こちとら沈む列島に取り残されて国土と心中させられるんだ、脱出組がどうなろうと知るもんか……!
その心中お察しします。
そういうことではないでしょうか。
*
となると、この先に読みたいのは……
「何が何でも一億二千万の国民を一人残らず脱出させる!」というお話ですね。
手段を選ばずに、です。
このようなことを実現しようとすると、平和的な移民は考えられません。
D1とD2の計画の間に、極秘の「D1.5」計画が必要でしょう。
それはニッポンの核武装です。
(あ、これはあくまで私個人の創作的妄想であって、政治的主張ではございません。全く、私の信条ではありませんので、何卒誤解なきよう……)
つまり核ミサイルを満載した戦略原潜を数十隻揃え、その核抑止力を背景にして、一億二千万の国民が火の玉となって大陸へ侵攻、武力で領土を掠め取って国家を樹立するというものです。
全国民やぶれかぶれの「オール野盗化」ですな。
「逆元寇」とでも言うのか。
もちろん大変な犠牲が出るでしょうが、もともとこれは特攻作戦。
じっとしていて国民の三分の二が死ぬのなら、やってみる価値あり……という恐ろしい政治判断なのです。
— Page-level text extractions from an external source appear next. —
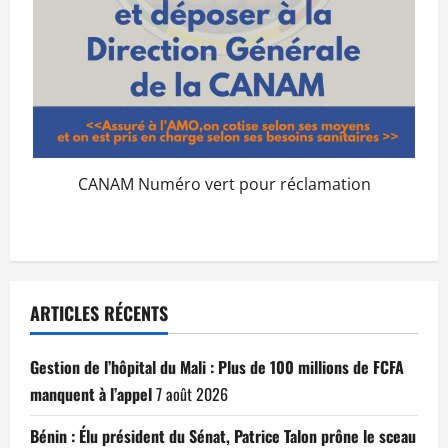
CANAM Numéro vert pour réclamation
ARTICLES RÉCENTS
Gestion de l’hôpital du Mali : Plus de 100 millions de FCFA
manquent à l’appel
7 août 2026
Bénin : Élu président du Sénat, Patrice Talon prône le sceau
核戦争となり、第三次世界大戦の勃発につながる恐怖に、先進各国はおののくことでしょう。
そのとき日本国首相は宣言します。
「われらは民族の生存権を行使しているだけである。これまで獲得した領土、ここで線引きして休戦するならよし。しかし我々を殲滅させるというなら、ためらわず核を使用する。われら日本国民に失うものは何もないからだ!」
まあ一種の悪夢ですが、架空戦記としては、アリでしょうか。